If you are already going to court, you need to ask for a lawyer's advice.  Hope it works out for you better than small claims court worked for me.  All those judges are good for is apartment evictions.


----------



## C Nash (Oct 25, 2006)

Re: Lesson learned

Now Tex, you know we give better advice here than any lawyer.  :laugh:


----------



## hertig (Oct 25, 2006)

Re: Lesson learned

Well, cheaper, anyway


----------



## TexasClodhopper (Oct 26, 2006)

Re: Lesson learned



Well now, back in the ole west days, that manger woulda been tied up in a gunny sack. We'da tied dat sack up to a meskeet tree and tree or fore of us woulda beet the snot outta dat sack wit sticks. 

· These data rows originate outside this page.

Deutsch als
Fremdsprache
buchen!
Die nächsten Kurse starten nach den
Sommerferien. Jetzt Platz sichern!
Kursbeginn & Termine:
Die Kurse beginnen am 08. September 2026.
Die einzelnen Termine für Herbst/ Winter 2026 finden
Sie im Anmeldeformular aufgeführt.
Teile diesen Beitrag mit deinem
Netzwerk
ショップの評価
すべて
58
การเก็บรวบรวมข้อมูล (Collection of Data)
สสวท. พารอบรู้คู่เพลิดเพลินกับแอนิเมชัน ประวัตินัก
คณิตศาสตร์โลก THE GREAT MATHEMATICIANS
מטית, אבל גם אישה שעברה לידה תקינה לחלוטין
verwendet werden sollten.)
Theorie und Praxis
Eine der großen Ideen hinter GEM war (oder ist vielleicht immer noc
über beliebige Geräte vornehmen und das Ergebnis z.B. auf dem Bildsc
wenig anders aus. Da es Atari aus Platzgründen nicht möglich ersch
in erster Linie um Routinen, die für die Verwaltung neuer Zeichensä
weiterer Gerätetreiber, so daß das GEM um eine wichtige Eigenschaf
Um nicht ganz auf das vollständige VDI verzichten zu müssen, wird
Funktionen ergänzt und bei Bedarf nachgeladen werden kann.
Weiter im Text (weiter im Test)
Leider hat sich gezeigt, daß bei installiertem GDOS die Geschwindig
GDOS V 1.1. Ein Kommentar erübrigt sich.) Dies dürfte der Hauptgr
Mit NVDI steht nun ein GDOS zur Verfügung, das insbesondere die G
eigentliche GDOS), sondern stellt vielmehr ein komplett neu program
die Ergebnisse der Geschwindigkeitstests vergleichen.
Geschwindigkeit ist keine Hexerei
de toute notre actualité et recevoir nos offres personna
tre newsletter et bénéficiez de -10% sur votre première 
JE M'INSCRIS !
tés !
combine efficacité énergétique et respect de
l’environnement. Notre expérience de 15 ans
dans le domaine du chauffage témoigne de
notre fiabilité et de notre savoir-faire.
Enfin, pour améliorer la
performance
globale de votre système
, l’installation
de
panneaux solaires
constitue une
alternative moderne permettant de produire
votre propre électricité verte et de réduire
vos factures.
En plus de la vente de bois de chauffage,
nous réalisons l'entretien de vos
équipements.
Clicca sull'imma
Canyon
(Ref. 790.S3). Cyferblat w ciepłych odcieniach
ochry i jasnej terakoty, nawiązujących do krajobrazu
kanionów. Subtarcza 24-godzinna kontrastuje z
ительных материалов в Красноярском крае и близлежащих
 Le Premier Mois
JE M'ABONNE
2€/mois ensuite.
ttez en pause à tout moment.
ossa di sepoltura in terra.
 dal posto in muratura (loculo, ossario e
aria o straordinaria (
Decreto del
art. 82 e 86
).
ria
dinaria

He'da changed his mind fer sure real quick ... once he'd got down from dar.


----------



## Kirk (Oct 26, 2006)

Re: Lesson learned

I don't know the Canadian courts, but since you say that you had three months of warranty, it seems quite unlikely to me that you will be able to win. The mistake was in not getting an agreement of liability for the tank leak back when it was still under warranty, or at least back in the spring when you agreed to wait for fall. While I would agree with you that they should be responsible, I do not think that there is much chance of winning unless you can show that all of those conversations did happen and that they indicated that your warranty would be honored. As much as I hope that you do win, I would be surprised if it turns out that way. Good luck!


----------